On 12/6/22 2:33 PM, Jon Callas wrote:
On Dec 6, 2022, at 14:23, Michael Thomas <[email protected]> wrote:
On 12/6/22 2:05 PM, [email protected] wrote:
I very much disagree with everything the above poster said.
Deniability is a default property of all e2ee messaging apps; it’s both
surprising and disheartening that email — a largely unencrypted medium — fails
to provide deniability for its users. If we said that signal was behaving this
way, or TLS, or any other e2ee protocol, we’d be up in arms.

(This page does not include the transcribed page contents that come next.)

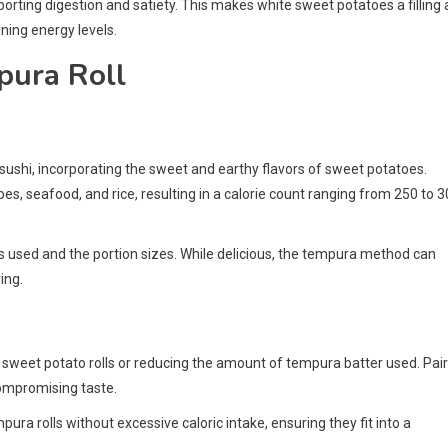
pporting digestion and satiety. This makes white sweet potatoes a filling
ning energy levels.
pura Roll
 sushi, incorporating the sweet and earthy flavors of sweet potatoes.
oes, seafood, and rice, resulting in a calorie count ranging from 250 to 
nts used and the portion sizes. While delicious, the tempura method can
ing.
d sweet potato rolls or reducing the amount of tempura batter used. Pai
compromising taste.
ura rolls without excessive caloric intake, ensuring they fit into a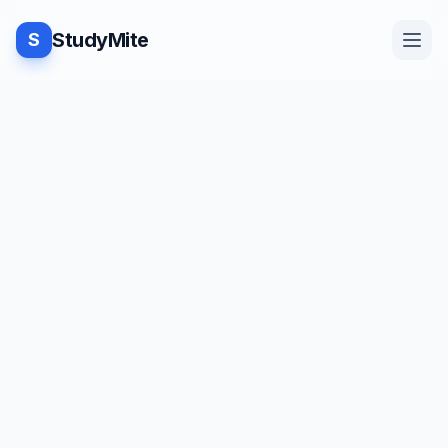
StudyMite
S
Home
Blog
Practice
Examples
Feedback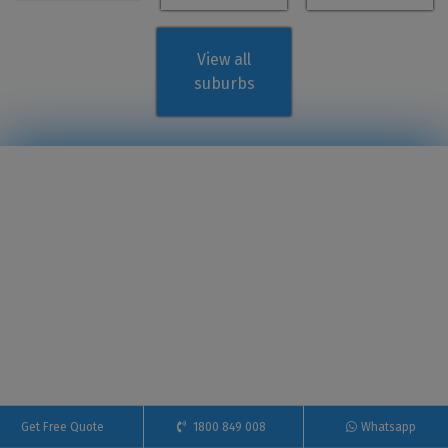
View all
suburbs
Get Free Quote
1800 849 008
Whatsapp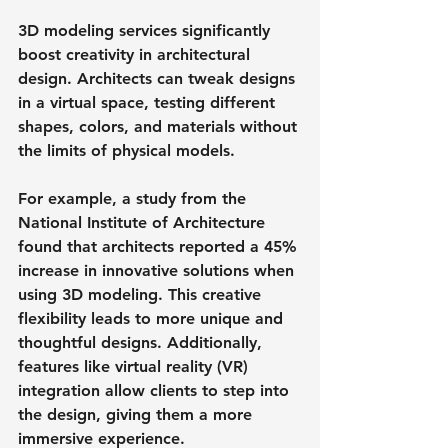
3D modeling services significantly 
boost creativity in architectural 
design. Architects can tweak designs 
in a virtual space, testing different 
shapes, colors, and materials without 
the limits of physical models. 
For example, a study from the 
National Institute of Architecture 
found that architects reported a 45% 
increase in innovative solutions when 
using 3D modeling. This creative 
flexibility leads to more unique and 
thoughtful designs. Additionally, 
features like virtual reality (VR) 
integration allow clients to step into 
the design, giving them a more 
immersive experience.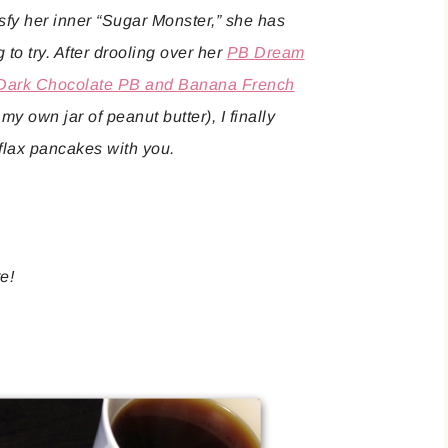
sfy her inner “Sugar Monster,” she has
 to try. After drooling over her
PB Dream
Dark Chocolate PB and Banana French
y own jar of peanut butter), I finally
flax pancakes with you.
re!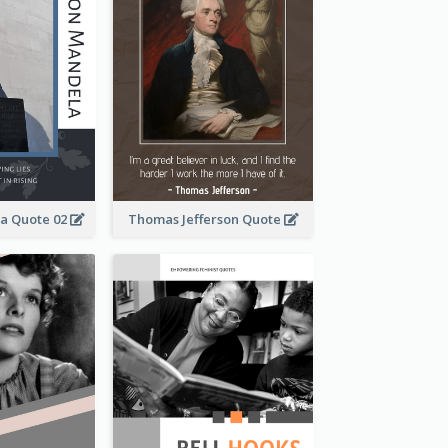
a Quote 02
Thomas Jefferson Quote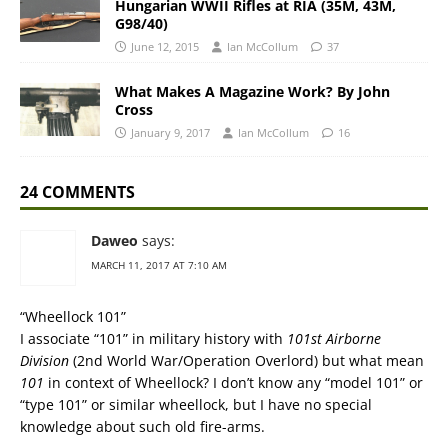
Hungarian WWII Rifles at RIA (35M, 43M,
G98/40)
June 12, 2015
Ian McCollum
37
What Makes A Magazine Work? By John
Cross
January 9, 2017
Ian McCollum
16
24 COMMENTS
Daweo
says:
MARCH 11, 2017 AT 7:10 AM
“Wheellock 101”
I associate “101” in military history with
101st Airborne
Division
(2nd World War/Operation Overlord) but what mean
101
in context of Wheellock? I don’t know any “model 101” or
“type 101” or similar wheellock, but I have no special
knowledge about such old fire-arms.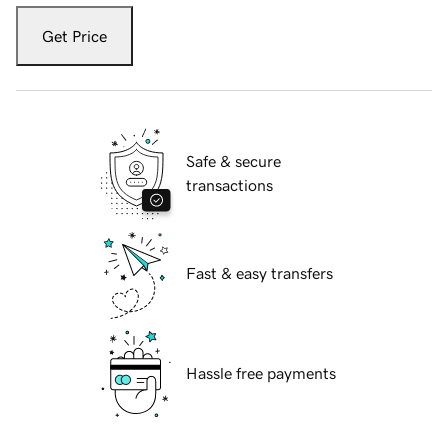
Get Price
Safe & secure
transactions
Fast & easy transfers
Hassle free payments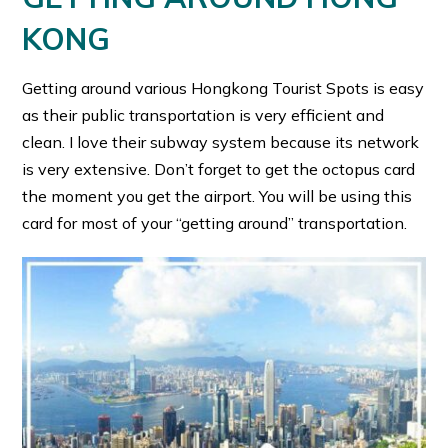
KONG
Getting around various Hongkong Tourist Spots is easy
as their public transportation is very efficient and
clean. I love their subway system because its network
is very extensive. Don’t forget to get the octopus card
the moment you get the airport. You will be using this
card for most of your “getting around” transportation.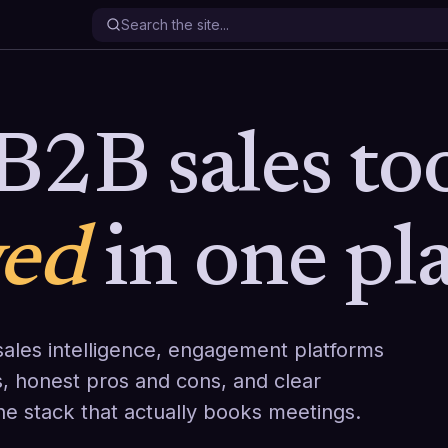
B2B sales too
wed
in one pla
ales intelligence, engagement platforms
, honest pros and cons, and clear
the stack that actually books meetings.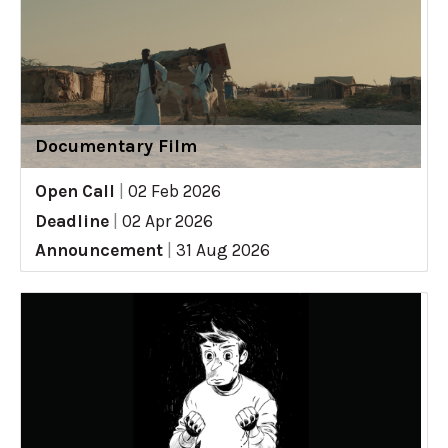
Documentary Film
Open Call
|
02 Feb 2026
Deadline
|
02 Apr 2026
Announcement
|
31 Aug 2026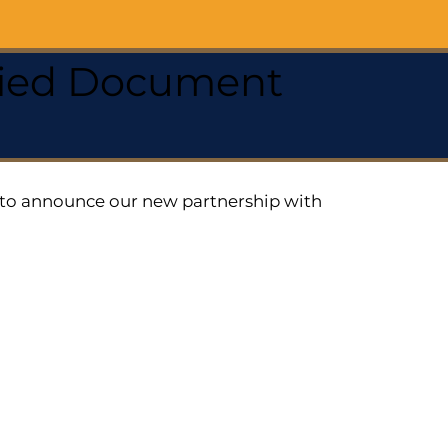
ified Document
ed to announce our new partnership with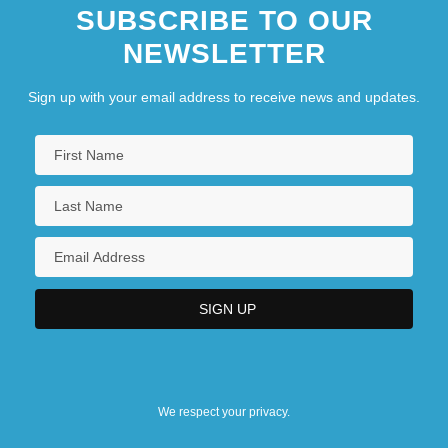
SUBSCRIBE TO OUR
NEWSLETTER
Sign up with your email address to receive news and updates.
We respect your privacy.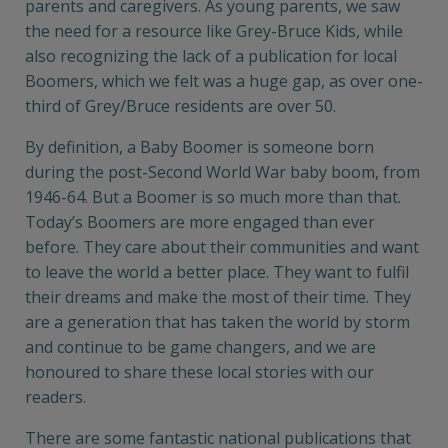
parents and caregivers. As young parents, we saw
the need for a resource like Grey-Bruce Kids, while
also recognizing the lack of a publication for local
Boomers, which we felt was a huge gap, as over one-
third of Grey/Bruce residents are over 50.
By definition, a Baby Boomer is someone born
during the post-Second World War baby boom, from
1946-64. But a Boomer is so much more than that.
Today’s Boomers are more engaged than ever
before. They care about their communities and want
to leave the world a better place. They want to fulfil
their dreams and make the most of their time. They
are a generation that has taken the world by storm
and continue to be game changers, and we are
honoured to share these local stories with our
readers.
There are some fantastic national publications that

If you want deniability you need to do it some other way. You have absolutely
no control over the receiving domain and little to no control over the sending
domain as well. Even if this wg produced a BCP, BCP's are toothless and rely on
good will when there may be none or can't be bothered. Even unsigned mail can
make for good circumstantial evidence.
I'm very much pro-signature removal.
I'm going to disagree with Mike a bit in that *deniability* is not what we
want. What we want is not creating a mostly-valid non-repudiation. (Me, I don't
think deniable encryption is possible, but that's another long discussion.)
There have been a few cases where DKIM signatures were used to verify hacked
email accounts.
Yes, imagine my surprise when I found out about Her Emails only about a
year ago. But that isn't the only use of forensics.
However, as you know, DKIM authenticates the Administrative Domain not the
user. We know that if someone were to be able to do simple SMTP forging to an
outgoing MTA, the MTA would sign the message despite it not coming from the
user.
The purpose of a DKIM signature is, as our original statement put it, to make
sure that a message from your bank actually came from your bank, even if it
passed through your alumni association. Once it arrives to your real mailbox,
that signature is not needed.
That's not true in all cases. Spam and phishing slips through filters,
etc, regularly and doing forensics may happen well past delivery
windows. Part of DKIM is a "blame me" mechanism. If you remove the
signature how do they know they are actually responsible? Or how do you
complain to their upstream provider without proof that it actually came
from their customers? Especially when it's not in their interest to
accept blame. And even if you remove the signature, there is a lot of
other evidence that a leaked email provides. DKIM with Her Emails made a
pretty watertight case that they were real, but even without it it would
have been really hard to disclaim them, especially if people get access
to the receiving domain's logs in a legal setting.